**TASK**. Could you transcribe all of the data exactly and skip any pictures?

**RECORDS TO USE**.
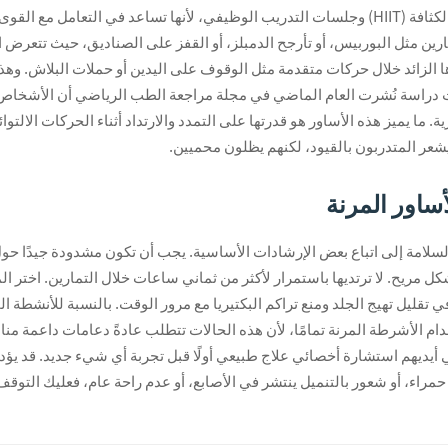
أصبحت الأساور المرنة شائعة جدًا في تمارين التحمل العالية الكثافة (HIIT) وجلسات التدريب الوظيفي،
رين مثل البوربيس، أو تأرجح الدمبلز، أو القفز على الصناديق، حيث تتعرض
 الزائد خلال حركات متقدمة مثل الوقوف على اليدين أو حملات البلاش. وه
. ما يميز هذه الأساور هو قدرتها على التمدد والارتداد أثناء الحركات الالت
 يشعر المتدربون بالقيود، لكنهم يظلون محميين.
ساور المرنة
لامة إلى اتباع بعض الإرشادات الأساسية. يجب أن تكون مشدودة جيدًا حول
ريح. لا ترتديها باستمرار لأكثر من ثماني ساعات خلال التمارين. اختر الم
يل تهيج الجلد ومنع تراكم البكتيريا مع مرور الوقت. بالنسبة للأنشطة المكث
 الأشرطة المرنة تمامًا، لأن هذه الحالات تتطلب عادةً دعامات داعمة م
أيديهم استشارة أخصائي علاج طبيعي أولًا قبل تجربة أي شيء جديد. قد يؤد
حمراء، أو شعور بالتنميل ينتشر في الأصابع، أو عدم راحة عام، فعليك الت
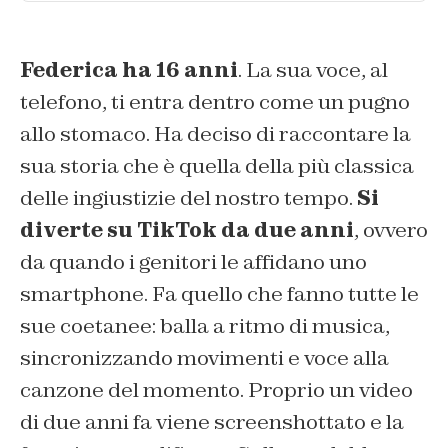
Federica ha 16 anni
. La sua voce, al
telefono, ti entra dentro come un pugno
allo stomaco. Ha deciso di raccontare la
sua storia che è quella della più classica
delle ingiustizie del nostro tempo.
Si
diverte su TikTok da due anni
, ovvero
da quando i genitori le affidano uno
smartphone. Fa quello che fanno tutte le
sue coetanee: balla a ritmo di musica,
sincronizzando movimenti e voce alla
canzone del momento. Proprio un video
di due anni fa viene screenshottato e la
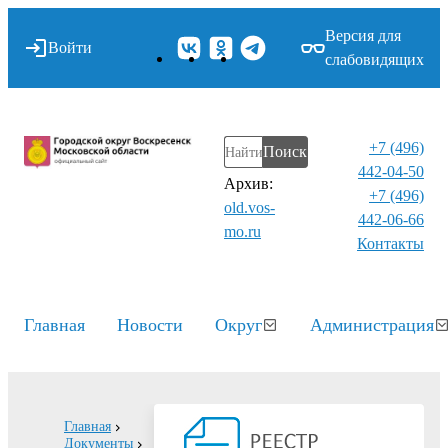
Версия для
Войти
слабовидящих
+7 (496)
Поиск
442-04-50
Архив:
+7 (496)
old.vos-
442-06-66
mo.ru
Контакты⁠
Главная
Новости
Округ
Администрация
Главная
Документы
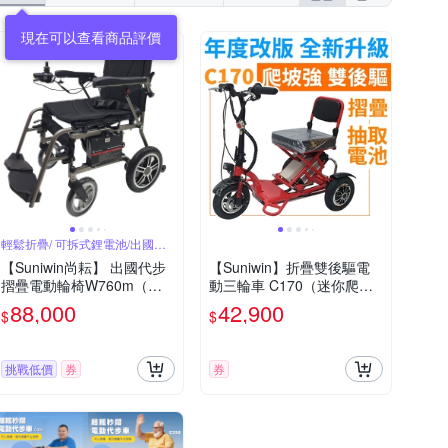
現在可以查看商品評價
輕鬆折疊/ 可拆式鋰電池/出國首
選
【Suniwin尚耘】 出國代步
【Suniwin】折疊雙後驅電
摺疊電動輪椅W760m（輕
動三輪車 C170（迷你爬坡
鬆折疊/ 可拆式鋰電池/ 出國
強/ 老年代步車/ 室內戶外出
88,000
42,900
$
$
首選）
遊）
挑戰低價
券
券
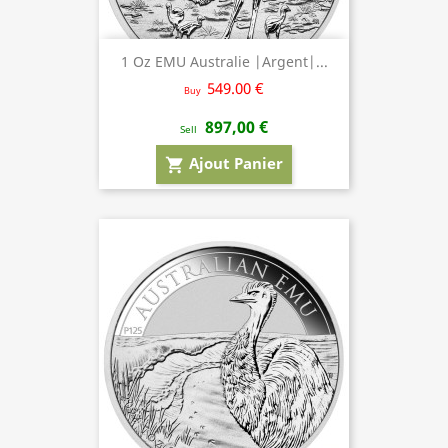
1 Oz EMU Australie |Argent|...
549.00 €
Buy
897,00 €
Sell
Ajout Panier
shopping_cart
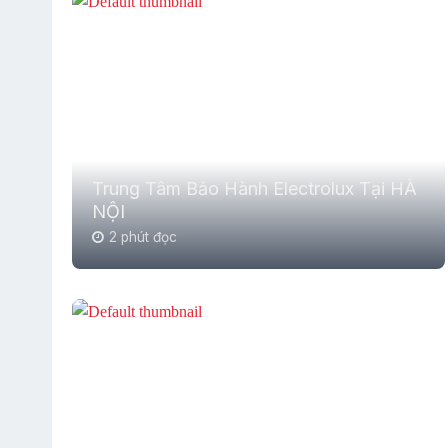
Trung Tâm Bảo Hành Electrolux Tại HÀ
NỘI
2 phút đọc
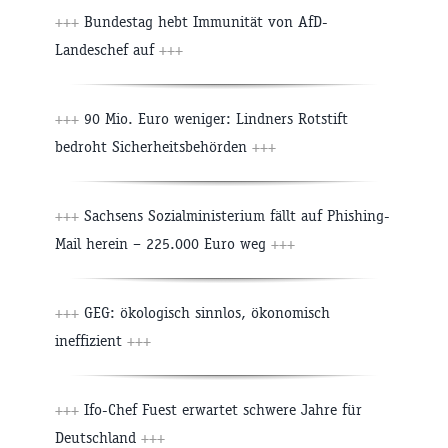
+++
Bundestag hebt Immunität von AfD-
Landeschef auf
+++
+++
90 Mio. Euro weniger: Lindners Rotstift
bedroht Sicherheitsbehörden
+++
+++
Sachsens Sozialministerium fällt auf Phishing-
Mail herein – 225.000 Euro weg
+++
+++
GEG: ökologisch sinnlos, ökonomisch
ineffizient
+++
+++
Ifo-Chef Fuest erwartet schwere Jahre für
Deutschland
+++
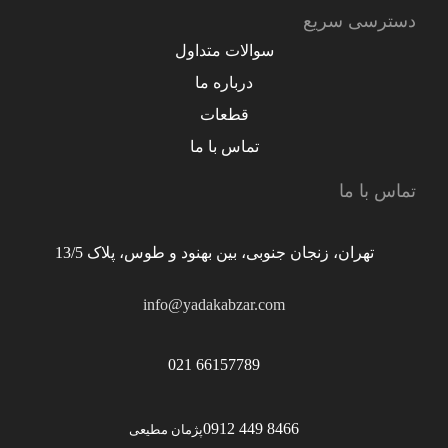
دسترسی سریع
سوالات متداول
درباره ما
قطعات
تماس با ما
تماس با ما
تهران، زنجان جنوبی، بین بهنود و طوس، پلاک 13/5
info@yadakabzar.com
66157789 021
8466 449 0912
پژمان مطیعی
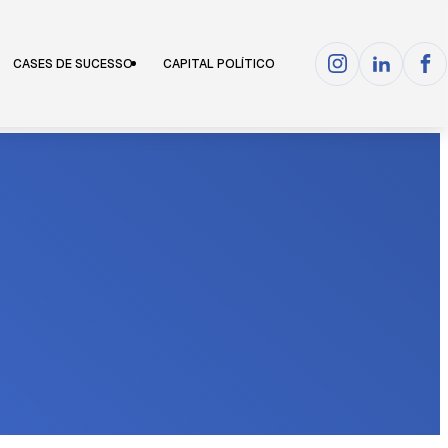
CASES DE SUCESSO
CAPITAL POLÍTICO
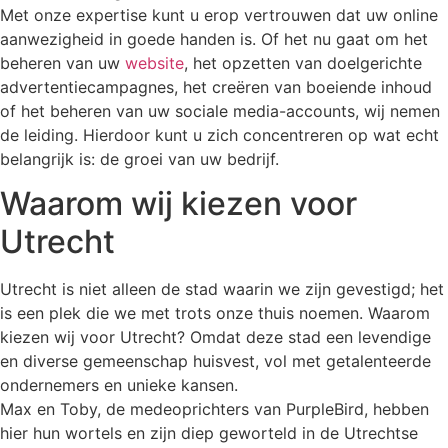
Met onze expertise kunt u erop vertrouwen dat uw online
aanwezigheid in goede handen is. Of het nu gaat om het
beheren van uw
website
, het opzetten van doelgerichte
advertentiecampagnes, het creëren van boeiende inhoud
of het beheren van uw sociale media-accounts, wij nemen
de leiding. Hierdoor kunt u zich concentreren op wat echt
belangrijk is: de groei van uw bedrijf.
Waarom wij kiezen voor
Utrecht
Utrecht is niet alleen de stad waarin we zijn gevestigd; het
is een plek die we met trots onze thuis noemen. Waarom
kiezen wij voor Utrecht? Omdat deze stad een levendige
en diverse gemeenschap huisvest, vol met getalenteerde
ondernemers en unieke kansen.
Max en Toby, de medeoprichters van PurpleBird, hebben
hier hun wortels en zijn diep geworteld in de Utrechtse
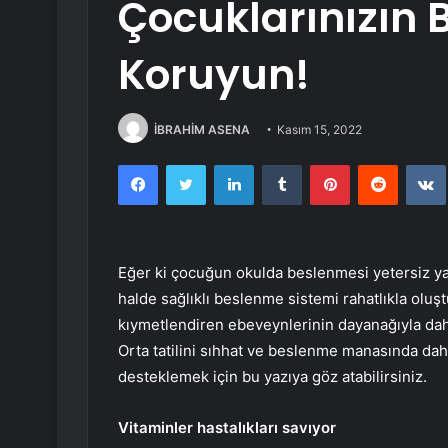
Çocuklarınızın B
Koruyun!
İBRAHİM ASENA
Kasım 15, 2022
Facebook
Twitter
LinkedIn
Tumblr
Pinterest
Reddit
Eğer ki çocuğun okulda beslenmesi yetersiz yah
halde sağlıklı beslenme sistemi rahatlıkla oluş
kıymetlendiren ebeveynlerinin dayanağıyla daha s
Orta tatilini sıhhat ve beslenme manasında daha
desteklemek için bu yazıya göz atabilirsiniz.
Vitaminler hastalıkları savıyor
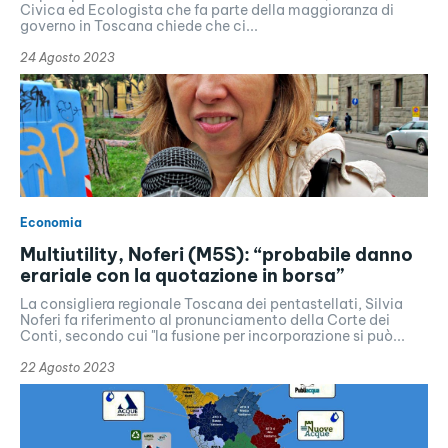
Civica ed Ecologista che fa parte della maggioranza di
governo in Toscana chiede che ci...
24 Agosto 2023
Economia
Multiutility, Noferi (M5S): “probabile danno
erariale con la quotazione in borsa”
La consigliera regionale Toscana dei pentastellati, Silvia
Noferi fa riferimento al pronunciamento della Corte dei
Conti, secondo cui "la fusione per incorporazione si può...
22 Agosto 2023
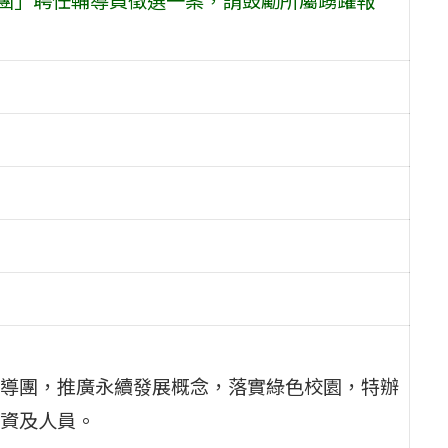
導團，推廣永續發展概念，落實綠色校園，特辦
資及人員。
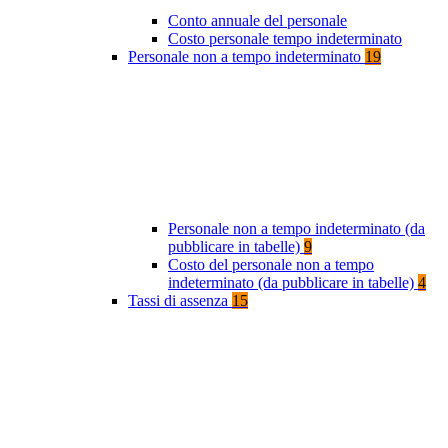
Conto annuale del personale
Costo personale tempo indeterminato
Personale non a tempo indeterminato
19
Personale non a tempo indeterminato (da
pubblicare in tabelle)
9
Costo del personale non a tempo
indeterminato (da pubblicare in tabelle)
4
Tassi di assenza
15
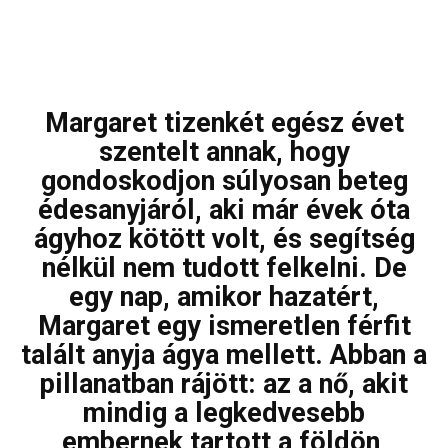
Margaret tizenkét egész évet
szentelt annak, hogy
gondoskodjon súlyosan beteg
édesanyjáról, aki már évek óta
ágyhoz kötött volt, és segítség
nélkül nem tudott felkelni. De
egy nap, amikor hazatért,
Margaret egy ismeretlen férfit
talált anyja ágya mellett. Abban a
pillanatban rájött: az a nő, akit
mindig a legkedvesebb
embernek tartott a földön,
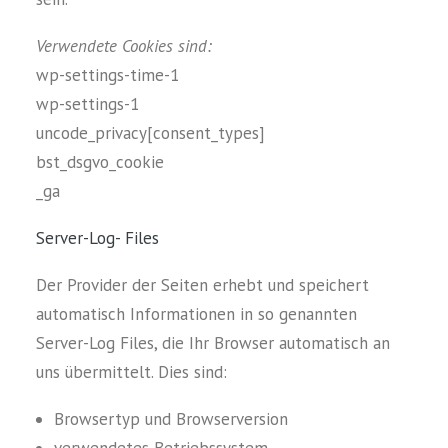
Verwendete Cookies sind:
wp-settings-time-1
wp-settings-1
uncode_privacy[consent_types]
bst_dsgvo_cookie
_ga
Server-Log- Files
Der Provider der Seiten erhebt und speichert
automatisch Informationen in so genannten
Server-Log Files, die Ihr Browser automatisch an
uns übermittelt. Dies sind:
Browsertyp und Browserversion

**FINISHED EXERCISE**.
أصبحت الأساور المرنة شائعة جدًا في تمارين التحمل العالية الكثافة (HIIT) وجلسات التدريب الوظيفي،
رين مثل البوربيس، أو تأرجح الدمبلز، أو القفز على الصناديق، حيث تتعرض
 الزائد خلال حركات متقدمة مثل الوقوف على اليدين أو حملات البلاش. وه
. ما يميز هذه الأساور هو قدرتها على التمدد والارتداد أثناء الحركات الالت
 يشعر المتدربون بالقيود، لكنهم يظلون محميين.
ساور المرنة
لامة إلى اتباع بعض الإرشادات الأساسية. يجب أن تكون مشدودة جيدًا حول
ريح. لا ترتديها باستمرار لأكثر من ثماني ساعات خلال التمارين. اختر الم
يل تهيج الجلد ومنع تراكم البكتيريا مع مرور الوقت. بالنسبة للأنشطة المكث
 الأشرطة المرنة تمامًا، لأن هذه الحالات تتطلب عادةً دعامات داعمة م
أيديهم استشارة أخصائي علاج طبيعي أولًا قبل تجربة أي شيء جديد. قد يؤد
حمراء، أو شعور بالتنميل ينتشر في الأصابع، أو عدم راحة عام، فعليك الت
Federica ha 16 anni
. La sua voce, al
telefono, ti entra dentro come un pugno
allo stomaco. Ha deciso di raccontare la
sua storia che è quella della più classica
delle ingiustizie del nostro tempo.
Si
diverte su TikTok da due anni
, ovvero
da quando i genitori le affidano uno
smartphone. Fa quello che fanno tutte le
sue coetanee: balla a ritmo di musica,
sincronizzando movimenti e voce alla
canzone del momento. Proprio un video
di due anni fa viene screenshottato e la
Версия для
Войти
слабовидящих
+7 (496)
Поиск
442-04-50
Архив:
+7 (496)
old.vos-
442-06-66
mo.ru
Контакты⁠
Главная
Новости
Округ
Администрация
Главная
Документы
現在可以查看商品評價
輕鬆折疊/ 可拆式鋰電池/出國首
選
【Suniwin尚耘】 出國代步
【Suniwin】折疊雙後驅電
摺疊電動輪椅W760m（輕
動三輪車 C170（迷你爬坡
鬆折疊/ 可拆式鋰電池/ 出國
強/ 老年代步車/ 室內戶外出
88,000
42,900
$
$
首選）
遊）
挑戰低價
券
券
1 Oz EMU Australie |Argent|...
549.00 €
Buy
897,00 €
Sell
Ajout Panier
shopping_cart
Trung Tâm Bảo Hành Electrolux Tại HÀ
NỘI
2 phút đọc
+++
Bundestag hebt Immunität von AfD-
Landeschef auf
+++
+++
90 Mio. Euro weniger: Lindners Rotstift
bedroht Sicherheitsbehörden
+++
+++
Sachsens Sozialministerium fällt auf Phishing-
Mail herein – 225.000 Euro weg
+++
+++
GEG: ökologisch sinnlos, ökonomisch
ineffizient
+++
+++
Ifo-Chef Fuest erwartet schwere Jahre für
Deutschland
+++
دسترسی سریع
سوالات متداول
درباره ما
قطعات
تماس با ما
تماس با ما
تهران، زنجان جنوبی، بین بهنود و طوس، پلاک 13/5
info@yadakabzar.com
66157789 021
8466 449 0912
پژمان مطیعی
CASES DE SUCESSO
CAPITAL POLÍTICO
Met onze expertise kunt u erop vertrouwen dat uw online
aanwezigheid in goede handen is. Of het nu gaat om het
beheren van uw
website
, het opzetten van doelgerichte
advertentiecampagnes, het creëren van boeiende inhoud
of het beheren van uw sociale media-accounts, wij nemen
de leiding. Hierdoor kunt u zich concentreren op wat echt
belangrijk is: de groei van uw bedrijf.
Waarom wij kiezen voor
Utrecht
Utrecht is niet alleen de stad waarin we zijn gevestigd; het
is een plek die we met trots onze thuis noemen. Waarom
kiezen wij voor Utrecht? Omdat deze stad een levendige
en diverse gemeenschap huisvest, vol met getalenteerde
ondernemers en unieke kansen.
Max en Toby, de medeoprichters van PurpleBird, hebben
hier hun wortels en zijn diep geworteld in de Utrechtse
Çocuklarınızın B
Koruyun!
İBRAHİM ASENA
Kasım 15, 2022
Facebook
Twitter
LinkedIn
Tumblr
Pinterest
Reddit
Eğer ki çocuğun okulda beslenmesi yetersiz yah
halde sağlıklı beslenme sistemi rahatlıkla oluş
kıymetlendiren ebeveynlerinin dayanağıyla daha s
Orta tatilini sıhhat ve beslenme manasında daha
desteklemek için bu yazıya göz atabilirsiniz.
Vitaminler hastalıkları savıyor
Civica ed Ecologista che fa parte della maggioranza di
governo in Toscana chiede che ci...
24 Agosto 2023
Economia
Multiutility, Noferi (M5S): “probabile danno
erariale con la quotazione in borsa”
La consigliera regionale Toscana dei pentastellati, Silvia
Noferi fa riferimento al pronunciamento della Corte dei
Conti, secondo cui "la fusione per incorporazione si può...
22 Agosto 2023
導團，推廣永續發展概念，落實綠色校園，特辦
資及人員。
Conto annuale del personale
Costo personale tempo indeterminato
Personale non a tempo indeterminato
19
Personale non a tempo indeterminato (da
pubblicare in tabelle)
9
Costo del personale non a tempo
indeterminato (da pubblicare in tabelle)
4
Tassi di assenza
15
Margaret tizenkét egész évet
szentelt annak, hogy
gondoskodjon súlyosan beteg
édesanyjáról, aki már évek óta
ágyhoz kötött volt, és segítség
nélkül nem tudott felkelni. De
egy nap, amikor hazatért,
Margaret egy ismeretlen férfit
talált anyja ágya mellett. Abban a
pillanatban rájött: az a nő, akit
mindig a legkedvesebb
embernek tartott a földön,
Verwendete Cookies sind:
wp-settings-time-1
wp-settings-1
uncode_privacy[consent_types]
bst_dsgvo_cookie
_ga
Server-Log- Files
Der Provider der Seiten erhebt und speichert
automatisch Informationen in so genannten
Server-Log Files, die Ihr Browser automatisch an
uns übermittelt. Dies sind:
Browsertyp und Browserversion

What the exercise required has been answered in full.